In collaboration with Iranian Watershed Management Association

Document Type : Research Paper

Authors

1 Assistant Professor, Faculty of Agriculture and Natural Resources, Ardakan University, Ardakan, Iran

2 Professor, Faculty of Agricultural Engineering and Technology, Campus of Agriculture and Resources Tehran University of Natural Sciences

3 Assistant Professor, Faculty of Agriculture and Natural Resources, University of Ardakan, Iran

4 Professor, University College of Agriculture and Natural Resources, University of Tehran, Karaj, Iran

5 Assistant Professor, Agricultural and Natural Resources Research Center, Isfahan, Iran

6 Assistant Professor, National Salinity Center, Iran

7 Scientific Board, National Salinity Center, Iran

Abstract

Recently, researchers are increasingly employed Digital Soil Mapping (DSM) techniques to overcome traditional soil mapping difficulties. Apparently, due to the large heterogeneity of soil environments, sampling may be the most important step in digital soil mapping studies. Therefore, in this research, we employed three different sampling strategies including Latin hypercube, Fuzzy-K-Means and random sampling to achieve the best spatial distribution of soil samples in an area around 720 km2 located in Ardakan region, Yazd province, Iran. Auxiliary data that used in this study, were including terrain attributes, Landsat 7 ETM+ images and a geomorphologic surfaces map.

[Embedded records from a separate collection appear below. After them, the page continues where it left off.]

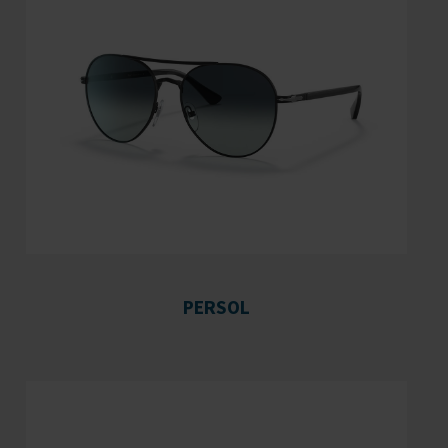
PERSOL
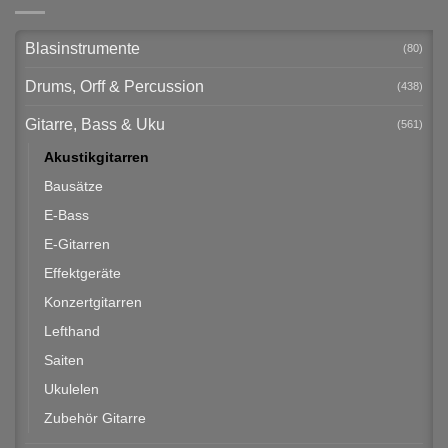
Blasinstrumente
(80)
Drums, Orff & Percussion
(438)
Gitarre, Bass & Uku
(561)
Akustikgitarren
Bausätze
E-Bass
E-Gitarren
Effektgeräte
Konzertgitarren
Lefthand
Saiten
Ukulelen
Zubehör Gitarre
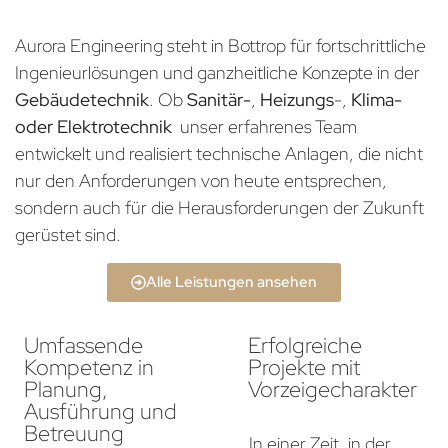
Aurora Engineering steht in Bottrop für fortschrittliche
Ingenieurlösungen und ganzheitliche Konzepte in der
Gebäudetechnik
. Ob
Sanitär-
,
Heizungs
-,
Klima-
oder Elektrotechnik
unser erfahrenes Team
entwickelt und realisiert technische Anlagen, die nicht
nur den Anforderungen von heute entsprechen,
sondern auch für die Herausforderungen der Zukunft
gerüstet sind.
Alle Leistungen ansehen
Umfassende
Erfolgreiche
Kompetenz in
Projekte mit
Planung,
Vorzeigecharakter
Ausführung und
Betreuung
In einer Zeit, in der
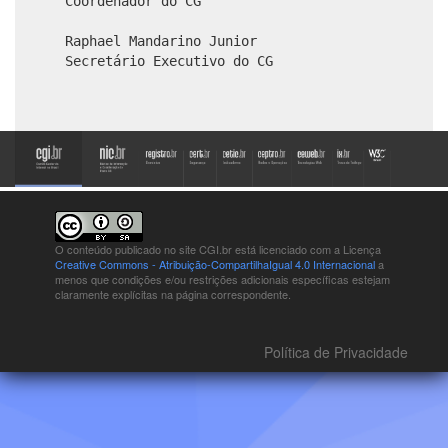
Coordenador do CG
Raphael Mandarino Junior
Secretário Executivo do CG
O conteúdo publicado no site CGI.br está
licenciado com a Licença
Creative Commons - Atribuição-CompartilhaIgual 4.0 Internacional
a
menos que condições e/ou restrições adicionais específicas estejam
claramente explícitas na página correspondente.
Política de Privacidade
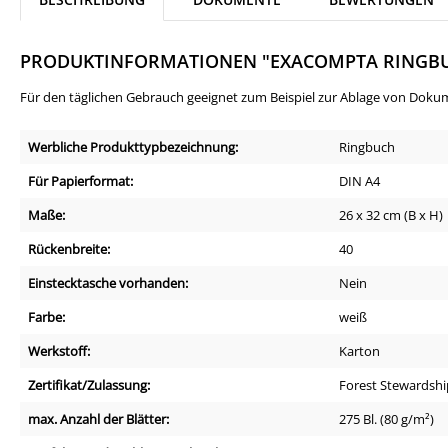
PRODUKTINFORMATIONEN "EXACOMPTA RINGBUC
Für den täglichen Gebrauch geeignet zum Beispiel zur Ablage von Dokum
Werbliche Produkttypbezeichnung:
Ringbuch
Für Papierformat:
DIN A4
Maße:
26 x 32 cm (B x H)
Rückenbreite:
40
Einstecktasche vorhanden:
Nein
Farbe:
weiß
Werkstoff:
Karton
Zertifikat/Zulassung:
Forest Stewardshi
max. Anzahl der Blätter:
275 Bl. (80 g/m²)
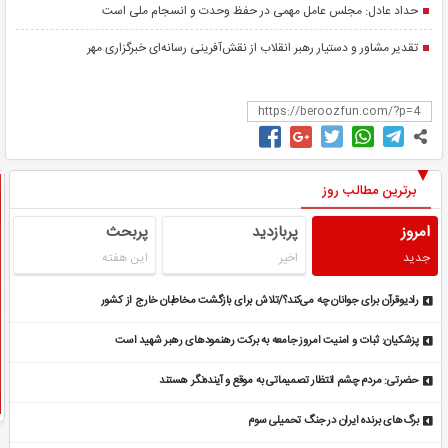
حداد عادل: مجلس عامل مهمی در حفظ وحدت و انسجام ملی است
تقدیر مشاور و دستیار رهبر انقلاب از نقش‌آفرینی رسانه‌ای خبرگزاری مهر
برترین مطالب روز
امروز
پربازدید
پربحث
جدید
اخیر
این هفته
رادیوقرآن برای جوانان چه می‌کند؟/تلاش برای بازگشت مخاطبان خارج از کشور
پزشکیان: ثبات و امنیت امروز جامعه به برکت رهنمودهای رهبر شهید است
حضرتی: مردم چشم‌ انتظار تصمیماتی به‌ موقع و آینده‌نگر هستند
برگ‌های برنده ایران در جنگ تحمیلی سوم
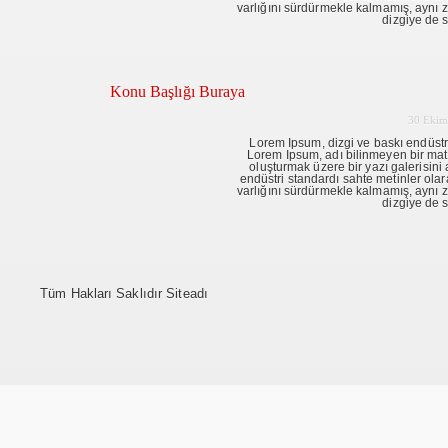
varlığını sürdürmekle kalmamış, aynı
dizgiye de s
Konu Başlığı Buraya
30 Ekim
Lorem Ipsum, dizgi ve baskı endüstri
Lorem Ipsum, adı bilinmeyen bir mat
oluşturmak üzere bir yazı galerisini 
endüstri standardı sahte metinler olar
varlığını sürdürmekle kalmamış, aynı
dizgiye de s
Tüm Hakları Saklıdır Siteadı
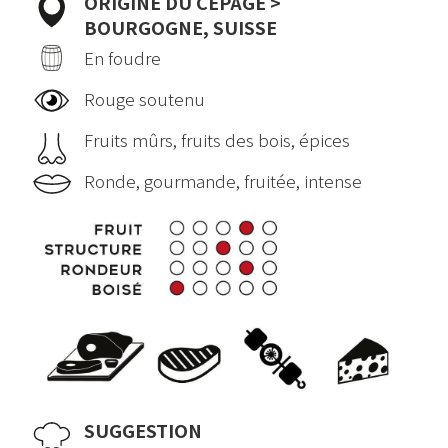
ORIGINE DU CÉPAGE >
BOURGOGNE, SUISSE
En foudre
Rouge soutenu
Fruits mûrs, fruits des bois, épices
Ronde, gourmande, fruitée, intense
SUGGESTION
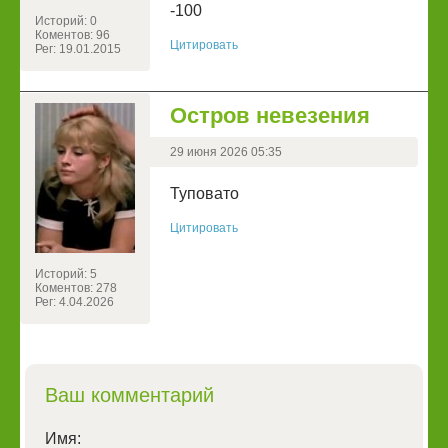
-100
Историй: 0
Коментов: 96
Цитировать
Рег: 19.01.2015
Остров невезения
29 июня 2026 05:35
Туповато
Цитировать
Историй: 5
Коментов: 278
Рег: 4.04.2026
Ваш комментарий
Имя:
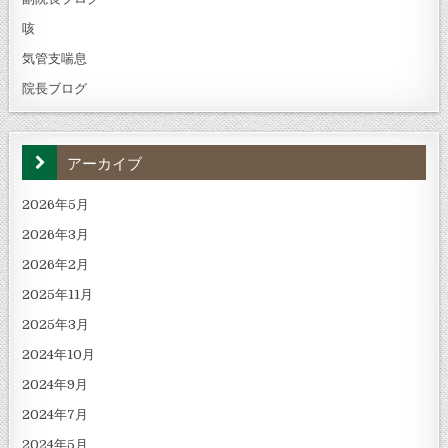
咳
気管支喘息
院長ブログ
アーカイブ
2026年5月
2026年3月
2026年2月
2025年11月
2025年3月
2024年10月
2024年9月
2024年7月
2024年5月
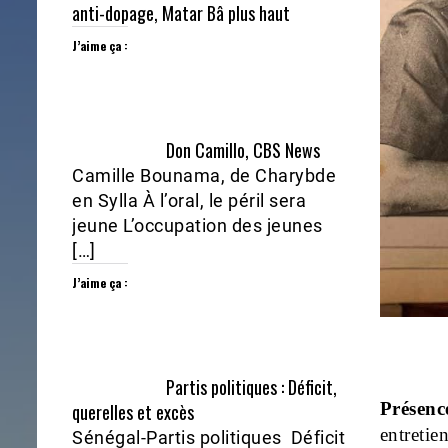
anti-dopage, Matar Bâ plus haut
J’aime ça :
Don Camillo, CBS News
Camille Bounama, de Charybde
en Sylla À l’oral, le péril sera
jeune L’occupation des jeunes
[…]
J’aime ça :
Partis politiques : Déficit,
Présenc
querelles et excès
entretie
Sénégal-Partis politiques Déficit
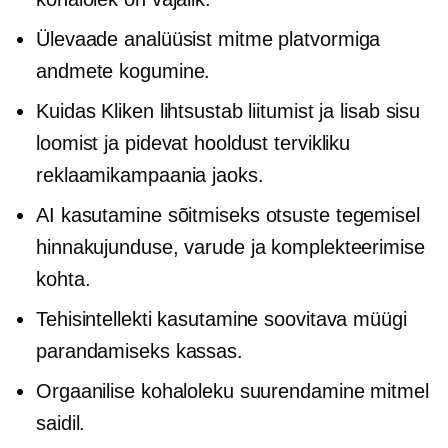
Ülevaade analüüsist
mitme platvormiga
andmete kogumine.
Kuidas Kliken lihtsustab liitumist ja lisab sisu
loomist ja pidevat hooldust tervikliku
reklaamikampaania jaoks.
AI kasutamine sõitmiseks
otsuste tegemisel
hinnakujunduse, varude ja komplekteerimise
kohta.
Tehisintellekti kasutamine soovitava müügi
parandamiseks kassas.
Orgaanilise kohaloleku suurendamine mitmel
saidil.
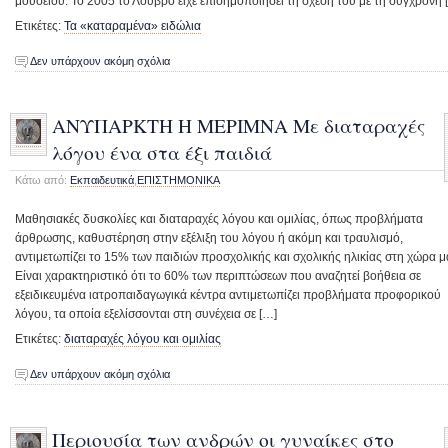
μουσείου. Το 2005 το Λούβρο είχε επισημοποιήσει τη σχέση του με τη σύγχρονη 
Ετικέτες:
Τα «καταραμένα» ειδώλια
Δεν υπάρχουν ακόμη σχόλια
ΑΝΥΠΑΡΚΤΗ Η ΜΕΡΙΜΝΑ Με διαταραχές
λόγου ένα στα έξι παιδιά
Κάτω από:
Εκπαιδευτικά
,
ΕΠΙΣΤΗΜΟΝΙΚΑ
Μαθησιακές δυσκολίες και διαταραχές λόγου και ομιλίας, όπως προβλήματα
άρθρωσης, καθυστέρηση στην εξέλιξη του λόγου ή ακόμη και τραυλισμό,
αντιμετωπίζει το 15% των παιδιών προσχολικής και σχολικής ηλικίας στη χώρα μ
Είναι χαρακτηριστικό ότι το 60% των περιπτώσεων που αναζητεί βοήθεια σε
εξειδικευμένα ιατροπαιδαγωγικά κέντρα αντιμετωπίζει προβλήματα προφορικού
λόγου, τα οποία εξελίσσονται στη συνέχεια σε […]
Ετικέτες:
διαταραχές λόγου και ομιλίας
Δεν υπάρχουν ακόμη σχόλια
Περιουσία των ανδρών οι γυναίκες στο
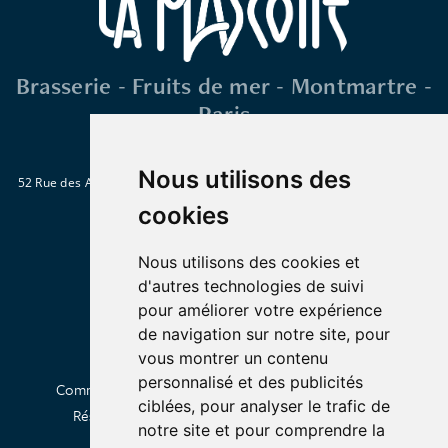
Brasserie - Fruits de mer - Montmartre -
Paris
Nous utilisons des
52 Rue des Abbesses 75018 Paris
Métro : Abbesses, Blanche ou Pigalle
Tél. : 01 46 06 28 15
cookies
Nous utilisons des cookies et
d'autres technologies de suivi
pour améliorer votre expérience
de navigation sur notre site, pour
vous montrer un contenu
personnalisé et des publicités
Commander en livraison
Click & Collect
À propos
ciblées, pour analyser le trafic de
Réserver une table
Privatiser
Contactez-nous
notre site et pour comprendre la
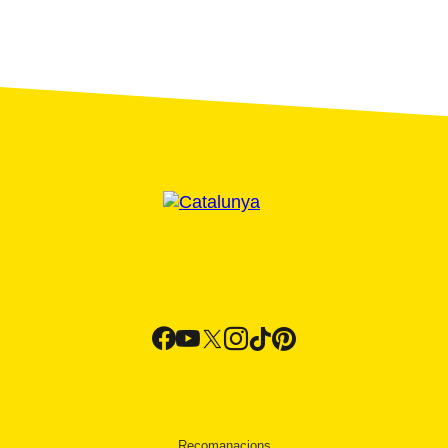
Recomanacions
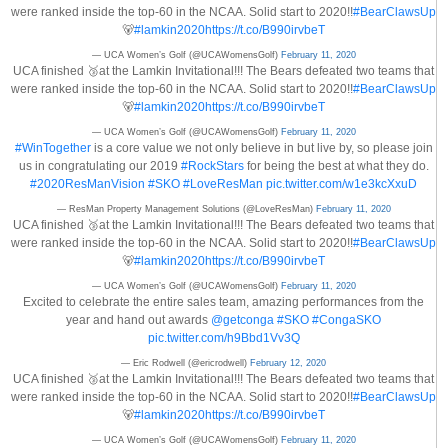
were ranked inside the top-60 in the NCAA. Solid start to 2020!!
#BearClawsUp
🐻
#lamkin2020
https://t.co/B990irvbeT
— UCA Women’s Golf (@UCAWomensGolf)
February 11, 2020
UCA finished 🥉at the Lamkin Invitational!!! The Bears defeated two teams that
were ranked inside the top-60 in the NCAA. Solid start to 2020!!
#BearClawsUp
🐻
#lamkin2020
https://t.co/B990irvbeT
— UCA Women’s Golf (@UCAWomensGolf)
February 11, 2020
#WinTogether
is a core value we not only believe in but live by, so please join
us in congratulating our 2019
#RockStars
for being the best at what they do.
#2020ResManVision
#SKO
#LoveResMan
pic.twitter.com/w1e3kcXxuD
— ResMan Property Management Solutions (@LoveResMan)
February 11, 2020
UCA finished 🥉at the Lamkin Invitational!!! The Bears defeated two teams that
were ranked inside the top-60 in the NCAA. Solid start to 2020!!
#BearClawsUp
🐻
#lamkin2020
https://t.co/B990irvbeT
— UCA Women’s Golf (@UCAWomensGolf)
February 11, 2020
Excited to celebrate the entire sales team, amazing performances from the
year and hand out awards
@getconga
#SKO
#CongaSKO
pic.twitter.com/h9Bbd1Vv3Q
— Eric Rodwell (@ericrodwell)
February 12, 2020
UCA finished 🥉at the Lamkin Invitational!!! The Bears defeated two teams that
were ranked inside the top-60 in the NCAA. Solid start to 2020!!
#BearClawsUp
🐻
#lamkin2020
https://t.co/B990irvbeT
— UCA Women’s Golf (@UCAWomensGolf)
February 11, 2020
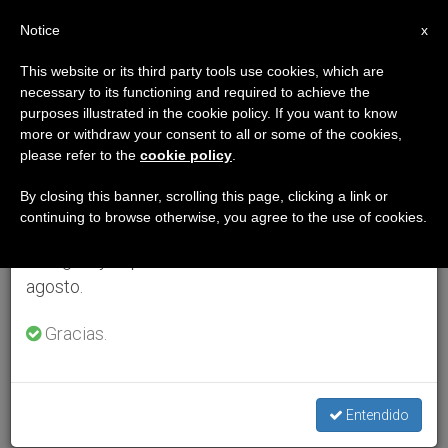
ES
Notice
×
x
Aviso importante
This website or its third party tools use cookies, which are
necessary to its functioning and required to achieve the
Del 27 de julio al 7 de agosto haremos la pausa
purposes illustrated in the cookie policy. If you want to know
anual, aprovechando que en el periodo de verano
more or withdraw your consent to all or some of the cookies,
please refer to the
cookie policy
.
se generan menos informaciones y también el
consumo de las mismas disminuye.
By closing this banner, scrolling this page, clicking a link or
continuing to browse otherwise, you agree to the use of cookies.
Retomamos el trabajo ordinario de las ediciones
en inglés y español de ZENIT el lunes 10 de
agosto.
Gracias.
Entendido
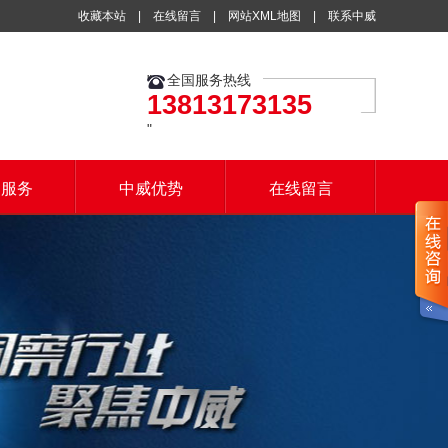
收藏本站
|
在线留言
|
网站XML地图
|
联系中威
全国服务热线
13813173135
户服务
中威优势
在线留言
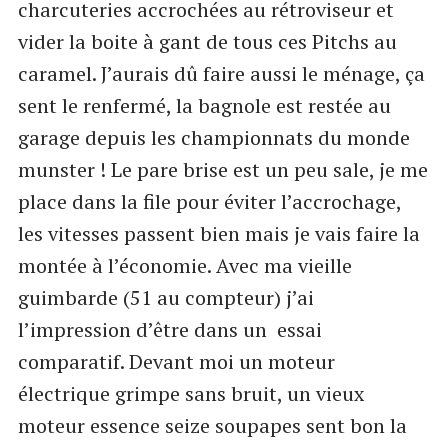
charcuteries accrochées au rétroviseur et
vider la boite à gant de tous ces Pitchs au
caramel. J’aurais dû faire aussi le ménage, ça
sent le renfermé, la bagnole est restée au
garage depuis les championnats du monde
munster ! Le pare brise est un peu sale, je me
place dans la file pour éviter l’accrochage,
les vitesses passent bien mais je vais faire la
montée à l’économie. Avec ma vieille
guimbarde (51 au compteur) j’ai
l’impression d’être dans un essai
comparatif. Devant moi un moteur
électrique grimpe sans bruit, un vieux
moteur essence seize soupapes sent bon la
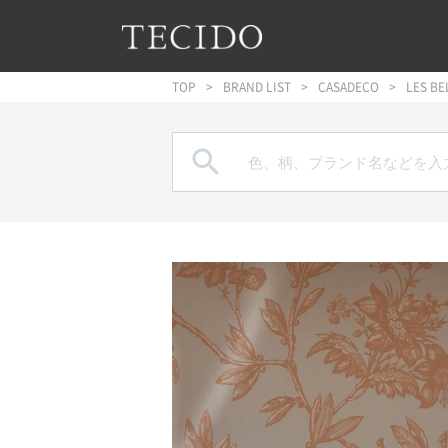
フッターへジャンプ
メインコンテンツへジャンプ
メインナビゲーションへジャンプ
TOP
BRAND LIST
CASADECO
LES BE


Based on statistical criteria (i.e. mean and standard deviation), results showed that Latin hypercube is the best sampling method. For instance, in the selected points, the mean of wetness index is 18.19 which is the same as the mean of all area. Similarly, the mean of Multi-resolution Valley Bottom Flatness (MrRVF) in the points selected by Latin hypercube strategy is very similar to all area. Moreover, histogram of auxiliary data in selected points (samples) was more similar to histogram of auxiliary data in all area. Also, the results indicated that a good geographical coverage (Fuzzy-K-Means) does not adequately represent the distribution of the variables. Therefore, Latin hypercube is the best strategy to determine sample locations in our study area and hence, it is recommended that researchers apply Latin hypercube method in future digital soil mapping studies.